Anyone who’s traveled by air knows the Oxygen Mask safety presentation: put the mask on yourself before you assist the person beside you. Focus on your own survival first. That seems logical. You can’t help others if you’re dead—hence, take care of #1.
What if we were taught to put the oxygen mask on the person beside us first? What if, in the final moments, instead of focusing on yourself, you help the person next to you? Your final thoughts would be of concern for others, your final actions acts of compassion, and you’d be filled with the spirit of giving.

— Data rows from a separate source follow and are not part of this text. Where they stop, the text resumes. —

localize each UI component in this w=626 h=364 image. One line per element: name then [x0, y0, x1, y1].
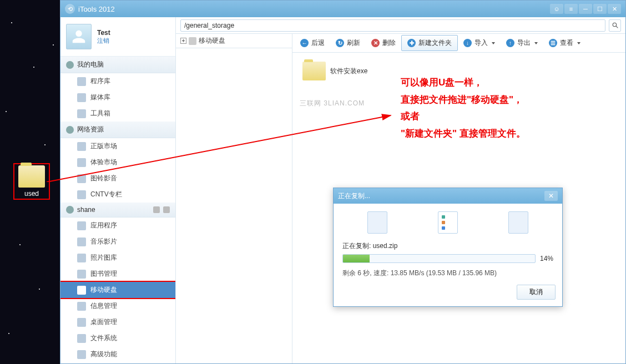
- globe-icon: [66, 126, 74, 134]
- user-name: Test: [97, 29, 110, 37]
- dialog-title: 正在复制...: [338, 191, 370, 201]
- desktop-icon: [77, 318, 86, 327]
- progress-bar: [342, 254, 536, 263]
- copy-dialog: 正在复制... ✕ 正在复制: used.zip 14% 剩余 6 秒, 速度:…: [333, 188, 563, 307]
- sidebar-item-photos[interactable]: 照片图库: [60, 250, 175, 266]
- gear-icon: [77, 350, 86, 359]
- file-item[interactable]: 软件安装exe: [300, 59, 411, 83]
- music-icon: [77, 237, 86, 246]
- titlebar[interactable]: ⟲ iTools 2012 ☺ ≡ ─ ☐ ✕: [60, 1, 625, 17]
- apps-icon: [77, 221, 86, 230]
- view-button[interactable]: ☰查看: [543, 36, 586, 50]
- folder-icon: [18, 165, 45, 188]
- svg-line-1: [616, 26, 618, 28]
- view-icon: ☰: [549, 39, 557, 47]
- file-name: 软件安装exe: [330, 67, 367, 76]
- grid-icon: [77, 77, 86, 86]
- close-button[interactable]: ✕: [608, 4, 621, 14]
- sidebar-item-media[interactable]: 媒体库: [60, 89, 175, 105]
- logout-link[interactable]: 注销: [97, 37, 110, 45]
- dialog-icons: [342, 211, 553, 234]
- sidebar-item-advanced[interactable]: 高级功能: [60, 346, 175, 362]
- link-icon[interactable]: [153, 206, 160, 213]
- import-button[interactable]: ↓导入: [458, 36, 501, 50]
- copying-label: 正在复制: used.zip: [342, 241, 553, 251]
- device-icon: [66, 206, 74, 214]
- back-button[interactable]: ←后退: [295, 36, 330, 50]
- tv-icon: [77, 190, 86, 199]
- file-stack-icon: [508, 211, 528, 234]
- info-icon: [77, 302, 86, 311]
- sidebar-item-tools[interactable]: 工具箱: [60, 105, 175, 122]
- file-stack-icon: [367, 211, 387, 234]
- media-icon: [77, 93, 86, 102]
- sidebar-item-trial[interactable]: 体验市场: [60, 154, 175, 170]
- user-box: Test 注销: [60, 17, 175, 57]
- feedback-button[interactable]: ☺: [550, 4, 563, 14]
- transfer-icon: [438, 211, 458, 234]
- search-icon: [612, 22, 619, 29]
- new-folder-button[interactable]: ✚新建文件夹: [401, 35, 458, 51]
- progress-fill: [343, 255, 370, 262]
- address-bar[interactable]: /general_storage: [180, 19, 605, 32]
- sidebar-item-books[interactable]: 图书管理: [60, 266, 175, 282]
- delete-icon: ✕: [371, 39, 380, 47]
- sidebar-item-programs[interactable]: 程序库: [60, 73, 175, 89]
- refresh-icon: ↻: [336, 39, 344, 47]
- sidebar-item-market[interactable]: 正版市场: [60, 138, 175, 154]
- desktop-folder-label: used: [16, 190, 48, 198]
- delete-button[interactable]: ✕删除: [366, 36, 401, 50]
- grid-icon: [77, 158, 86, 167]
- avatar-icon: [66, 24, 92, 49]
- toolbar: ←后退 ↻刷新 ✕删除 ✚新建文件夹 ↓导入 ↑导出 ☰查看: [292, 34, 625, 53]
- sidebar-item-cntv[interactable]: CNTV专栏: [60, 186, 175, 203]
- refresh-button[interactable]: ↻刷新: [330, 36, 366, 50]
- computer-icon: [66, 61, 74, 69]
- wrench-icon: [77, 109, 86, 118]
- sidebar-item-filesystem[interactable]: 文件系统: [60, 330, 175, 346]
- svg-point-0: [613, 23, 617, 27]
- sidebar: Test 注销 我的电脑 程序库 媒体库 工具箱 网络资源 正版市场 体验市场: [60, 17, 176, 363]
- eject-icon[interactable]: [163, 206, 170, 213]
- desktop-folder-used[interactable]: used: [13, 163, 50, 200]
- dialog-titlebar[interactable]: 正在复制... ✕: [334, 188, 562, 204]
- search-button[interactable]: [609, 19, 621, 32]
- maximize-button[interactable]: ☐: [593, 4, 607, 14]
- sidebar-section-network[interactable]: 网络资源: [60, 122, 175, 138]
- sidebar-item-music[interactable]: 音乐影片: [60, 234, 175, 250]
- back-arrow-icon: ←: [300, 39, 309, 47]
- chevron-down-icon: [534, 42, 538, 44]
- apple-icon: [77, 142, 86, 151]
- export-icon: ↑: [506, 39, 514, 47]
- sidebar-item-ringtone[interactable]: 图铃影音: [60, 170, 175, 186]
- dialog-close-button[interactable]: ✕: [544, 191, 558, 201]
- folder-icon: [302, 62, 326, 80]
- sidebar-item-apps[interactable]: 应用程序: [60, 218, 175, 234]
- sidebar-item-info[interactable]: 信息管理: [60, 298, 175, 314]
- sidebar-item-storage[interactable]: 移动硬盘: [60, 282, 175, 298]
- watermark: 三联网 3LIAN.COM: [300, 99, 365, 108]
- folder-icon: [77, 334, 86, 343]
- photo-icon: [77, 254, 86, 262]
- transfer-stats: 剩余 6 秒, 速度: 13.85 MB/s (19.53 MB / 135.9…: [342, 269, 553, 278]
- chevron-down-icon: [492, 42, 495, 44]
- app-title: iTools 2012: [78, 5, 115, 13]
- expand-icon[interactable]: +: [180, 38, 186, 44]
- minimize-button[interactable]: ─: [579, 4, 592, 14]
- sidebar-section-computer[interactable]: 我的电脑: [60, 57, 175, 73]
- annotation-text: 可以像用U盘一样， 直接把文件拖进"移动硬盘"， 或者 "新建文件夹" 直接管理…: [401, 74, 526, 142]
- cancel-button[interactable]: 取消: [517, 285, 556, 300]
- progress-percent: 14%: [540, 255, 553, 262]
- menu-button[interactable]: ≡: [564, 4, 578, 14]
- import-icon: ↓: [463, 39, 472, 47]
- chevron-down-icon: [577, 42, 580, 44]
- drive-icon: [189, 37, 196, 45]
- export-button[interactable]: ↑导出: [501, 36, 543, 50]
- storage-icon: [77, 286, 86, 295]
- itools-window: ⟲ iTools 2012 ☺ ≡ ─ ☐ ✕ Test 注销 我的电脑: [60, 0, 626, 364]
- book-icon: [77, 270, 86, 279]
- sidebar-item-desktop[interactable]: 桌面管理: [60, 314, 175, 330]
- tree-root[interactable]: + 移动硬盘: [176, 34, 292, 48]
- play-icon: [77, 174, 86, 183]
- sidebar-section-device[interactable]: shane: [60, 203, 175, 218]
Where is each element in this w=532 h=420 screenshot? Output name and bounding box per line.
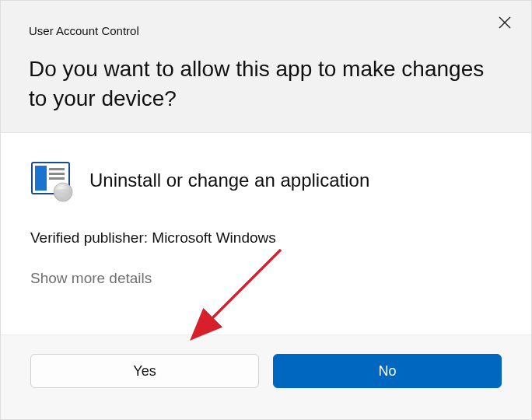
svg-rect-3 [35, 166, 47, 191]
no-button[interactable]: No [273, 354, 502, 388]
svg-rect-6 [49, 177, 65, 180]
close-icon [499, 16, 511, 29]
app-name: Uninstall or change an application [89, 170, 369, 191]
dialog-title: User Account Control [29, 24, 503, 37]
svg-rect-5 [49, 173, 65, 175]
close-button[interactable] [494, 12, 516, 33]
publisher-line: Verified publisher: Microsoft Windows [30, 229, 502, 247]
svg-rect-4 [49, 168, 65, 170]
dialog-question: Do you want to allow this app to make ch… [29, 54, 503, 114]
app-row: Uninstall or change an application [30, 161, 502, 200]
dialog-footer: Yes No [1, 334, 531, 419]
yes-button[interactable]: Yes [30, 354, 259, 388]
app-icon [30, 161, 72, 200]
show-more-link[interactable]: Show more details [30, 270, 502, 287]
svg-point-8 [54, 189, 72, 195]
dialog-body: Uninstall or change an application Verif… [1, 133, 531, 303]
dialog-header: User Account Control Do you want to allo… [1, 1, 531, 133]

What if you could count on that person sitting next to you, to save you? How freely would you travel knowing you could count on the kindness of strangers to see you safely through. Wouldn’t it be wonderful to know that the person sitting next to you—whether you know them or not—has your back. What if, from birth, we’d been taught this principle? Many talk it, “do unto others as you’d have them do unto you,” but society as a whole is falling short. We’re not taking care of each other; we’re a nation of people looking out for #1.
I’m an Iowa farm girl. We had dairy cows and hogs; we raised corn and soybeans; grew alfalfa for hay and oats for straw. Our farm was self-sufficient and I’ve been taught to be self-sufficient. I’ve been taught it’s irresponsible not to take care of myself; it’s my job to look out for #1—so ultimately I can look out and take care of the people next to me. The problem is, I’m not able to do it alone and make ends meet, just me, looking out for #1. The pressure is overwhelming.
There’s a screamer band out there with a hit, and let me paraphrase because a google lyrics search didn’t reveal the artist and song, “How can I save you when I can’t even save myself?” If I don’t buy into the oxygen mask theory, I don’t have to worry about saving myself, the people here next to me will do that. Then I could focus on what’s truly important-helping others.